El secreto está en el albedo
El nutricionista Manuel Viso explicó que esos hilos blancos, conocidos como albedo, son una fuente concentrada de flavonoides, antioxidantes y vitamina C.
“Es donde mayor cantidad de flavonoides y antioxidantes hay, y es la parte que más vitamina C tiene, mucho más que la pulpa”, señaló el experto.
Además, el albedo también contiene minerales esenciales como potasio, magnesio y triptófano, relacionados con el equilibrio emocional y la energía.
Más beneficios de lo que imaginás
Incluir esta parte de la mandarina en tu dieta no solo potencia el aporte de vitamina C, sino que también mejora la salud cardiovascular, ayuda a controlar el peso y refuerza el sistema inmunológico.
Al ser rica en fibra, reduce la absorción de grasas y colesterol, y su efecto antioxidante ayuda a proteger las arterias.

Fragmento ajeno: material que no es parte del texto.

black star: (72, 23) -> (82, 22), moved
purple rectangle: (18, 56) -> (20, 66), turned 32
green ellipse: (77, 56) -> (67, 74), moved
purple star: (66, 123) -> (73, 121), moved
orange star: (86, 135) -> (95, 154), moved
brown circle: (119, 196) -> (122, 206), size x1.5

Mandarinas: sabor, salud y equilibrio
Bajas en calorías y fáciles de llevar, las mandarinas son una opción ideal para quienes buscan alimentarse de manera ligera y nutritiva.
La próxima vez que las peles, pensá dos veces antes de tirar esos hilos blancos: ahí se esconde gran parte de su poder nutricional.
Y, como siempre, antes de realizar cambios en tu alimentación, es recomendable consultar con un profesional de la salud.
¿Vos también sacabas los hilos blancos de la mandarina?